Start of Given data

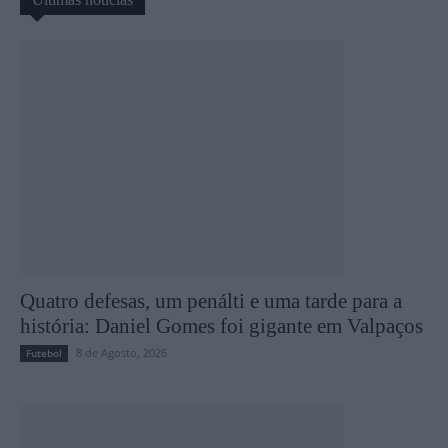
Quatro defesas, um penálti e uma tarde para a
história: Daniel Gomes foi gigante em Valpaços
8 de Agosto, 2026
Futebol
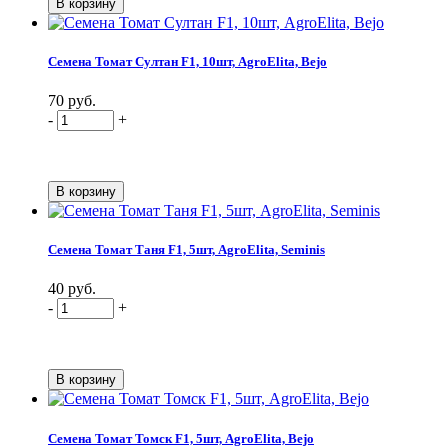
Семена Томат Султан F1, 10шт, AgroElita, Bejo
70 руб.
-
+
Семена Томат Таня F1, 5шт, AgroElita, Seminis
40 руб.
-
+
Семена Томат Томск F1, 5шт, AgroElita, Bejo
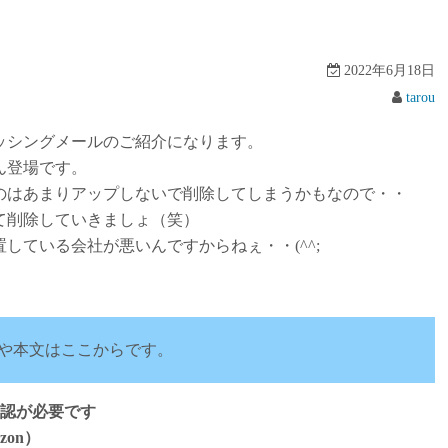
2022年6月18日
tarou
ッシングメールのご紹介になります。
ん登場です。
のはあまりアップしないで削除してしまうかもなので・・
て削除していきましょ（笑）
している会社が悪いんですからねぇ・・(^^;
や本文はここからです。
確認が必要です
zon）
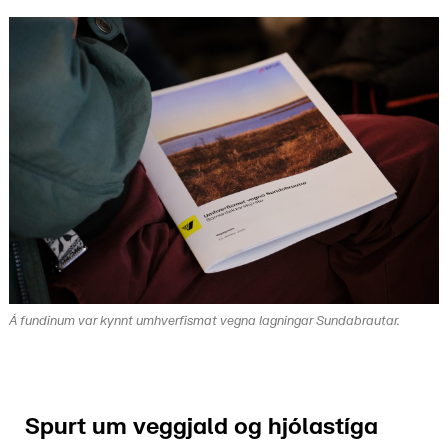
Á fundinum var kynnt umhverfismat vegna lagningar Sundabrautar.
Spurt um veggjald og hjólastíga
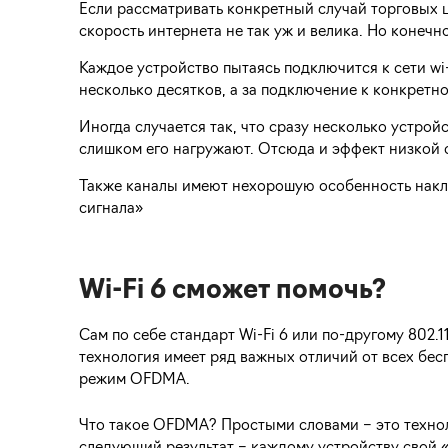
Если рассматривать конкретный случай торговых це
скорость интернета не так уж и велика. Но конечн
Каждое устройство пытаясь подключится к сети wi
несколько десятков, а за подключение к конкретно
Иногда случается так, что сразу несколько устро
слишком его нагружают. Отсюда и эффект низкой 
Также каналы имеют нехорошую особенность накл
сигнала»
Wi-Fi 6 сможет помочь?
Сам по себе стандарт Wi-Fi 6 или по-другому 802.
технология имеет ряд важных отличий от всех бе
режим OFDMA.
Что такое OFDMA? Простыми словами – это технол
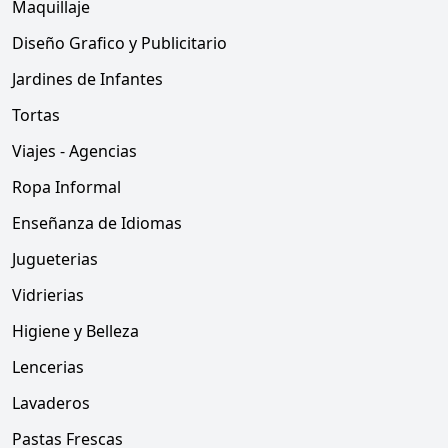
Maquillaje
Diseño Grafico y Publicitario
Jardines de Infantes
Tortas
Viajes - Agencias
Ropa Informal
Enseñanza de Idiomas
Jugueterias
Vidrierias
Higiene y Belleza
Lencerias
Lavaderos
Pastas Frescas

End of Given data

Task item
Only the lines holding the word "OFDMA" belong in the answer; copy them from the listing above.

Answer section
режим OFDMA.
Что такое OFDMA? Простыми словами – это технол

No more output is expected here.